Concurrent erode or dilate on bitmap

2018-02-07

An answer to this question on Stack Overflow.

Question

I need to do a morphological operation (a specialized version of dilate/erode) on a bitmap. In order to accelerate, I am using openmp to parallelize the process: int* bitmap = ...; // pointer to bitmap data with width and height #pragma omp parallel for for(long iy=0; iy<height; iy++) for(long ix=0; ix<width; ix++) if(write_pattern(ix,iy)) apply_pattern(ix,iy, 0); // writes "0" to bitmap, write only, no read That means at certain locations a pattern of constant values is written to the output bitmap. Since the 'pattern' may span several lines it is clear that several threads write the same value to the same memory location concurrently. It appears to work, but it looks a bit shady.

Is this ok, or what would be the recommended way of doing this?

Answer

OpenMP is a shared-memory paradigm. If you can guarantee that all of your different processes are going to write the same values to the same locations, then it is fine to have them do so. There are race conditions, but they will not affect the result.

That gives you this for code:

int* bitmap = ...;              // pointer to bitmap data with width and height
#pragma omp parallel for collapse(2)
for(long iy=0; iy<height; iy++) 
for(long ix=0; ix<width; ix++) 
  if(write_pattern(ix,iy)) 
    apply_pattern(ix,iy, 0);   // writes "0" to bitmap, write only, no read

If you can't make such a guarantee, you could use a critical section to restrict write access:

int* bitmap = ...;              // pointer to bitmap data with width and height
#pragma omp parallel for collapse(2)
for(long iy=0; iy<height; iy++) 
for(long ix=0; ix<width; ix++) 
  if(write_pattern(ix,iy)) {
    #pragma omp critical
    apply_pattern(ix,iy, 0);   // writes "0" to bitmap, write only, no read      
  }

But, if you can't make such a guarantee, this is a bad candidate for parallelism, since different processes will reach different parts of the bitmap at different times each time you run your code. That is, the order of execution is non-deterministic, so you will be unable to predict the outcome. Assuming there's only one right outcome, your processes must produce the same outputs.
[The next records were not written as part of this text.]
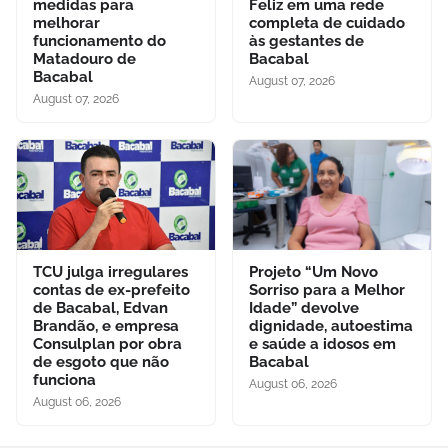
medidas para
Feliz em uma rede
melhorar
completa de cuidado
funcionamento do
às gestantes de
Matadouro de
Bacabal
Bacabal
August 07, 2026
August 07, 2026
TCU julga irregulares
Projeto “Um Novo
contas de ex-prefeito
Sorriso para a Melhor
de Bacabal, Edvan
Idade” devolve
Brandão, e empresa
dignidade, autoestima
Consulplan por obra
e saúde a idosos em
de esgoto que não
Bacabal
funciona
August 06, 2026
August 06, 2026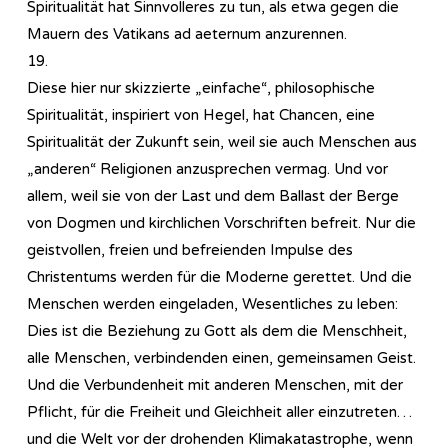
Spiritualität hat Sinnvolleres zu tun, als etwa gegen die
Mauern des Vatikans ad aeternum anzurennen.
19.
Diese hier nur skizzierte „einfache“, philosophische
Spiritualität, inspiriert von Hegel, hat Chancen, eine
Spiritualität der Zukunft sein, weil sie auch Menschen aus
„anderen“ Religionen anzusprechen vermag. Und vor
allem, weil sie von der Last und dem Ballast der Berge
von Dogmen und kirchlichen Vorschriften befreit. Nur die
geistvollen, freien und befreienden Impulse des
Christentums werden für die Moderne gerettet. Und die
Menschen werden eingeladen, Wesentliches zu leben:
Dies ist die Beziehung zu Gott als dem die Menschheit,
alle Menschen, verbindenden einen, gemeinsamen Geist.
Und die Verbundenheit mit anderen Menschen, mit der
Pflicht, für die Freiheit und Gleichheit aller einzutreten…
und die Welt vor der drohenden Klimakatastrophe, wenn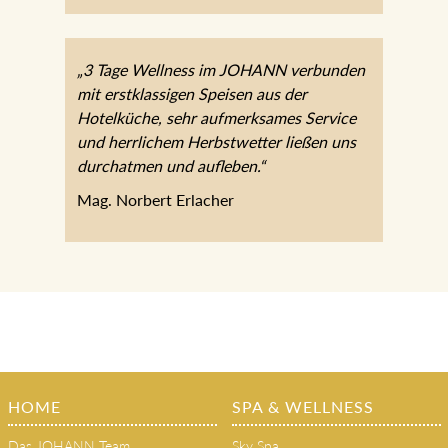
„3 Tage Wellness im JOHANN verbunden
mit erstklassigen Speisen aus der
Hotelküche, sehr aufmerksames Service
und herrlichem Herbstwetter ließen uns
durchatmen und aufleben.“
Mag. Norbert Erlacher
HOME
SPA & WELLNESS
Das JOHANN Team
Sky Spa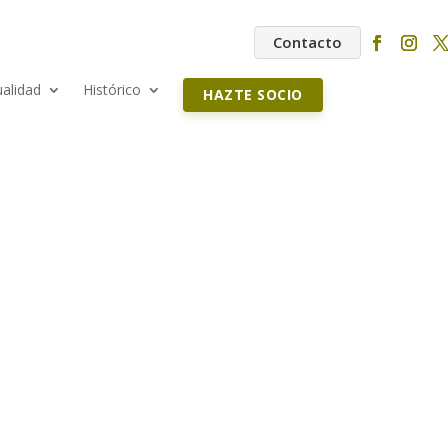
Contacto
ualidad
Histórico
HAZTE SOCIO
Similarly, be sure you are using apply_pattern() to alter something other than your original data, or your result will, again, be non-deterministic since one thread may modify the input before or after another thread sees the modified section.

Another strategy would be to collect all of the places that need modifying and then write them serially later. This might make sense if your check is expensive but your writing is cheap; say, if you're using a regex for the check and writing out zeros.

int* bitmap = ...;              // pointer to bitmap data with width and height
typedef std::pair<long,long> gridloc;
std::vector<gridloc> patterns;
//Use a custom reduction operator, available in newer versions of OpenMP
#pragma omp declare reduction (merge : std::vector<gridloc> : omp_out.insert(omp_out.end(), omp_in.begin(), omp_in.end()))
#pragma omp parallel for collapse(2) reduction(merge:patterns)
for(long iy=0; iy<height; iy++) 
for(long ix=0; ix<width; ix++) 
  if(write_pattern(ix,iy)) {
    patterns.emplace_back(ix,iy)
  }
for(const auto &c: patterns)
  apply_pattern(c.first,c.second, 0);   // writes "0" to bitmap, write only, no read

If writing is expensive, you could do some processing on the contents of patterns to combine writes, eliminate redundant writes, topologically sort writes, &c.